As the FDA explained in March, the doses generally created for horses and cows are concentrated and much higher than what humans can handle. Thus, doses can be "highly toxic in humans."
As more people are spreading false information about the drug on Facebook, poison control agencies have seen an increase in calls, USA Today reported this week.
As the Daily Beast explained, Dr. Robert Karas, the man who has been experimenting on inmates with the drug, drew attention to himself when a county employee was sent to the jail to get a COVID test. The person was negative but Dr. Karas allegedly gave the person ivermectin anyway, with a dosage of 10 tablets per day for five days. The person contacted their doctor about the prescription and their primary care physician said "throw it in the trash."

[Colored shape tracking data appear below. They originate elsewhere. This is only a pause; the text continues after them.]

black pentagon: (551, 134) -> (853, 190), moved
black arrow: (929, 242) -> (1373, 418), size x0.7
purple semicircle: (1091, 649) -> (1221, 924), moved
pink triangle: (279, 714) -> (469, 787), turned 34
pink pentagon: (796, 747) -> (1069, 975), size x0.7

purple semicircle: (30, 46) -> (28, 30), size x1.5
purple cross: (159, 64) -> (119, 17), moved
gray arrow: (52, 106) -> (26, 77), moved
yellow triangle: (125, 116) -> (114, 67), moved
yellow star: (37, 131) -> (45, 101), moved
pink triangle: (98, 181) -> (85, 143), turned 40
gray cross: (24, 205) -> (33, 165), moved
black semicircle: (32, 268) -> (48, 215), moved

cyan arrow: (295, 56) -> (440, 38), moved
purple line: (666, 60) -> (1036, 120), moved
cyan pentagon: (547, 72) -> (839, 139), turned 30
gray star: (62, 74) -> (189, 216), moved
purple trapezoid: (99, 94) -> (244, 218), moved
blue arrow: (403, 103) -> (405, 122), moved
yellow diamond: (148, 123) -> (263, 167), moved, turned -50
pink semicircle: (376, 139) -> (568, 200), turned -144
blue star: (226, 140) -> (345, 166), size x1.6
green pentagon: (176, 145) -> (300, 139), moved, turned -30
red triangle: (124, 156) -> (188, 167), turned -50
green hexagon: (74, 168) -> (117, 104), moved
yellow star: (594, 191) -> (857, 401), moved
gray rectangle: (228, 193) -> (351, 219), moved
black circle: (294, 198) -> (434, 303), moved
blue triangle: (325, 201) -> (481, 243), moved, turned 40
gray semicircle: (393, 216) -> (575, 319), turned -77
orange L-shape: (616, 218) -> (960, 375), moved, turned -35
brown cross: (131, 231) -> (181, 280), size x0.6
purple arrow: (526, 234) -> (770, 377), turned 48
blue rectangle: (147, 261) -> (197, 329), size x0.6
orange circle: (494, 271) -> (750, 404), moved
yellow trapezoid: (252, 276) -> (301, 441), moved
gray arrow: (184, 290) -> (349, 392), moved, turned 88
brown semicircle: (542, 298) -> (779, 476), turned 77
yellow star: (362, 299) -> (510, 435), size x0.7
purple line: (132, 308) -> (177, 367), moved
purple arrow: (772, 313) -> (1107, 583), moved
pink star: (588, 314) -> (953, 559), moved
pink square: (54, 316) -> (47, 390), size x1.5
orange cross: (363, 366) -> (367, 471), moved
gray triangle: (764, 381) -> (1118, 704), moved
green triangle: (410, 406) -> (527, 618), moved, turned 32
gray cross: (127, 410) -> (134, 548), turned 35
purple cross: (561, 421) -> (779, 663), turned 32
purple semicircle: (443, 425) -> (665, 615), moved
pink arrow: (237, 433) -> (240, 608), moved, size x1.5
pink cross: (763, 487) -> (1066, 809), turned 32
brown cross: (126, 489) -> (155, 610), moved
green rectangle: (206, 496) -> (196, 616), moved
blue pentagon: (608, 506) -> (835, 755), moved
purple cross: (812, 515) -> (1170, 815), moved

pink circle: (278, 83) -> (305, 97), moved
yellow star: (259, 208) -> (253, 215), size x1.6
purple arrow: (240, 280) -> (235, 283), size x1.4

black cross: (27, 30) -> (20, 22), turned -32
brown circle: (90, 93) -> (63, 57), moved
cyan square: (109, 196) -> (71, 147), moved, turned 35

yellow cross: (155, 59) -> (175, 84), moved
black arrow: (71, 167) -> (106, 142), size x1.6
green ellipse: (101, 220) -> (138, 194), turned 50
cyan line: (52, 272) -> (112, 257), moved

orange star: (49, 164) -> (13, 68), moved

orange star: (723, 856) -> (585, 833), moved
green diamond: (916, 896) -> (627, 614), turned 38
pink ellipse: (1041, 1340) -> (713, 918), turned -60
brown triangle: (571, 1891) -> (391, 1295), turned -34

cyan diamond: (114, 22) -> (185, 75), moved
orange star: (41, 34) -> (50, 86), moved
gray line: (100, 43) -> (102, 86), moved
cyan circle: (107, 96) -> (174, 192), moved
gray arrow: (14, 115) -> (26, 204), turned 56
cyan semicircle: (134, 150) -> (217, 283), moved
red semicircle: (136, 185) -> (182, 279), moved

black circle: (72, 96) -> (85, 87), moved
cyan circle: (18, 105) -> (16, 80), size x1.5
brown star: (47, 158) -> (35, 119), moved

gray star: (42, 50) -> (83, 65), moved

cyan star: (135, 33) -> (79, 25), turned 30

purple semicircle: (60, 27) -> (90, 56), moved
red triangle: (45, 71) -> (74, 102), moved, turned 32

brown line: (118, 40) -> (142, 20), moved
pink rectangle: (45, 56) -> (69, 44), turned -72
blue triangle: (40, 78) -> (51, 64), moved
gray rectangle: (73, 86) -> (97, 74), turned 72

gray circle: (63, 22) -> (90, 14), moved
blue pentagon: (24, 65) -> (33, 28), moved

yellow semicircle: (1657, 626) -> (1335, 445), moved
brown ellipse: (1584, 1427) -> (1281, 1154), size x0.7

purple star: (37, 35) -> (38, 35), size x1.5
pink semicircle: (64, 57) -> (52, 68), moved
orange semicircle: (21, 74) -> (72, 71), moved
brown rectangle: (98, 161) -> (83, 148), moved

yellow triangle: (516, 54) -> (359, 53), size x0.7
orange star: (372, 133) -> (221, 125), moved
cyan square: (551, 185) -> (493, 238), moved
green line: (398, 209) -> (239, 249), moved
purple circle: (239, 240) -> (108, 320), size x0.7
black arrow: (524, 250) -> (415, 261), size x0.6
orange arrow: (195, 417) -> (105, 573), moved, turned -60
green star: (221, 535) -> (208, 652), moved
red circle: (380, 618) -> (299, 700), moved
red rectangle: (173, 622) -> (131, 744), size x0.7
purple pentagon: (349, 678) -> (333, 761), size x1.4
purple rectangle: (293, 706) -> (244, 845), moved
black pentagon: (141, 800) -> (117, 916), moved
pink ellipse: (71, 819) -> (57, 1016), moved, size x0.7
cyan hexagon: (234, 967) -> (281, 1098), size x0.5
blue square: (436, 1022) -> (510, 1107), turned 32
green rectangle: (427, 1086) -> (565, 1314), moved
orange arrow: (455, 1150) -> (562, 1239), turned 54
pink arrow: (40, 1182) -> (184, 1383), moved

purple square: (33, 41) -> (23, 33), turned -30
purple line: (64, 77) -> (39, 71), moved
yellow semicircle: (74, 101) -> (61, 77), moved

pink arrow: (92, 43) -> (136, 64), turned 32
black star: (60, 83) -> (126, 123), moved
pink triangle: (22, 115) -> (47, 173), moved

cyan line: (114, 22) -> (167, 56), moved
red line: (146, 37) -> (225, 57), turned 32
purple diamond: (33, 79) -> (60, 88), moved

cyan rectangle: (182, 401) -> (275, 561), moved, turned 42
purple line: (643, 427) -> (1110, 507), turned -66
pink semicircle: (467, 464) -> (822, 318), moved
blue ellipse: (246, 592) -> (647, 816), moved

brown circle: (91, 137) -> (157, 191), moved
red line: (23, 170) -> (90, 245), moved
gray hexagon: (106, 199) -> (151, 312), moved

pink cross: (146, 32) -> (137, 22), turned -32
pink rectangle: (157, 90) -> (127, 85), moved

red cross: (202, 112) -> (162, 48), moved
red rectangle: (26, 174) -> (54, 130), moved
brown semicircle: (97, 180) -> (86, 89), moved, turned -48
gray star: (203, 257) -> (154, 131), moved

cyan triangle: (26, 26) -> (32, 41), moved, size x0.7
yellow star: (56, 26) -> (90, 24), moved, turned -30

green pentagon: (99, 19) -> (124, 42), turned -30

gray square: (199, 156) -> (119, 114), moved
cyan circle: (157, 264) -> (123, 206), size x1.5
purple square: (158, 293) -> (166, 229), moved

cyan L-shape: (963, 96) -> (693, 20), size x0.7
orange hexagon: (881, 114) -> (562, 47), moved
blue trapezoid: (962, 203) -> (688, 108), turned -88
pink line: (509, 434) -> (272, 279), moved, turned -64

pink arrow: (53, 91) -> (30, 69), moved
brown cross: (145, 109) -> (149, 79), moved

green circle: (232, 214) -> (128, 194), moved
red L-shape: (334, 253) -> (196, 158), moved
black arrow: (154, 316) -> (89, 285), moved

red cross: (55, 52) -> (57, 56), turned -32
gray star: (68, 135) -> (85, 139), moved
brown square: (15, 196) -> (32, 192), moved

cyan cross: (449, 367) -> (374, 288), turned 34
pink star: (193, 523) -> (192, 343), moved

"Madison said she is concerned that the more than 600 inmates rotating in and out of the Washington County Detention Center don't have the same ability to get a second opinion or question the treatment they're given," said the report.
"Our inmates do not have that choice," she explained.
The Prison Policy Initiative revealed in a 2018 study that approximately 80 percent of the people in jails haven't been convicted of a crime and are they're being held before their trials.
There are approximately 2.2 million people in American prisons, the most of any country in the world. And by the summer of 2020, the COVID outbreak was centralizing in those facilities. As John Oliver explained in an expose, those buildings weren't constructed to handle an outbreak of an infectious disease.
Madison said she brought the issue up to Washington County Sheriff Tim Helder on Tuesday, who she said she'd always had a good relationship. She expected Helder to handle the situation or at least express concern. But instead, she said, he defended Karas.
"I was shocked," Madison told The Daily Beast.
While many guilty inmates forfeit their rights, those who haven't been convicted fall under a different category. So, a doctor using them to experiment on could run afoul of the judicial system.
Holly Dickson at the ACLU of Arkansas noted that the use of experimental drugs "illustrates the larger systemic problem of mistreatment of detainees and over-incarceration in Arkansas that has persisted — even in the midst of a pandemic."
Dr. Charles Hall told the Arkansas Times that he sits on the Institutional Review Board and that any doctor can prescribe any medicine off-label for non-research purposes. And if his agency or the jail get(s) no federal funds, he probably doesn't need to have the 'research' approval by IRB. Essentially, private prisons can do whatever they want to inmates medically and the U.S. taxpayer is funding it. Most jails, however, are overseen by government entities.
Sheriff Helder dodged responsibility, saying that he doesn't know anything about drugs or medicine, so he's not qualified to make decisions about what jail doctors are or aren't doing.
"Whatever a doctor prescribes, that's out of my bailiwick," Helder told The Arkansas Times. "But I will stake their record against any medical provider in any correctional facility in the United States. Doctors prescribe. They've been to medical school. I haven't."